The Secret to Raising Smart Kids: Hard work vs. Talent
We always admire sheer talent. We look up to people with exceptional intelligence and abilities and we always say: that`s the way to success.
An article in the Scientific American tells us that this is actually the wrong way of thinking. Over 30 years of scientific research indicates that high IQ, talent, and confidence in your abilities are not necessarily the recipe for success. In fact, putting too much emphasis on these aspects makes people vulnerable to failure and scared of challenges.
As parents, we always praise our children and try our best to build up their self-esteem. ‘You can do it. You are good, even better than the rest.‘ Researchers call this the ‘fixed mind-set’, a way of thinking which emphasizes that the smart ones always excel with minimal effort. This mind-set, however, they claim, is actually counterproductive and can actually prevent young athletes or budding geniuses from living up to their full potential.
What they recommend instead, in a ‘growth mind-set’, a way of thinking that focuses on effort. We have to teach our kids to handle setback and defeat. Poor performance is not due to lack of talent or intelligence but due to complacency and lack of effort. Many smart kids would think ‘I`m so clever I don’t really need to study to get good grades.’ When they fail, they attribute their failure to lack of intelligence and lose faith in themselves.

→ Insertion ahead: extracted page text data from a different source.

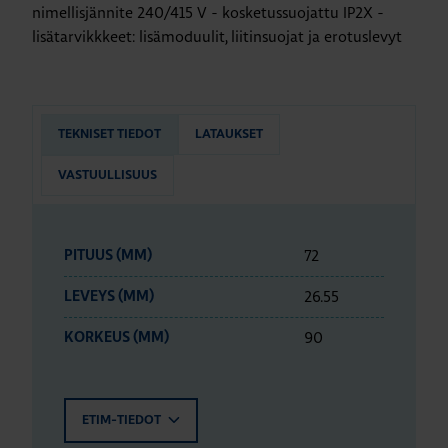
nimellisjännite 240/415 V - kosketussuojattu IP2X -
lisätarvikkkeet: lisämoduulit, liitinsuojat ja erotuslevyt
TEKNISET TIEDOT
LATAUKSET
VASTUULLISUUS
72
PITUUS (MM)
26.55
LEVEYS (MM)
90
KORKEUS (MM)
ETIM-TIEDOT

In a study on junior high students, psychologists report the following findings:
‘Fixed mind-set’ students are more concerned about looking smart and have a low regard for learning. They have a negative view of effort, and that hard work is only necessary for those with lesser abilities. When faced with failure, they get discouraged and may resort to cheating.
‘Growth mind-set’ students generally feel that learning is more important that getting good grades. They also have a high regard for hard work and face failure as a challenge to find a new strategy to learn.
As take home message, the researchers say that praising our kids is not bad as long as we do it the right way. We should praise them not for their talents but for their effort.
‘Wow, you’re really good‘ should be replaced by ‘Wow, you really worked hard on this.’
Dweck, CS, 28 Nov 2007. The Secret to Raising Smart Kids. Scientific American.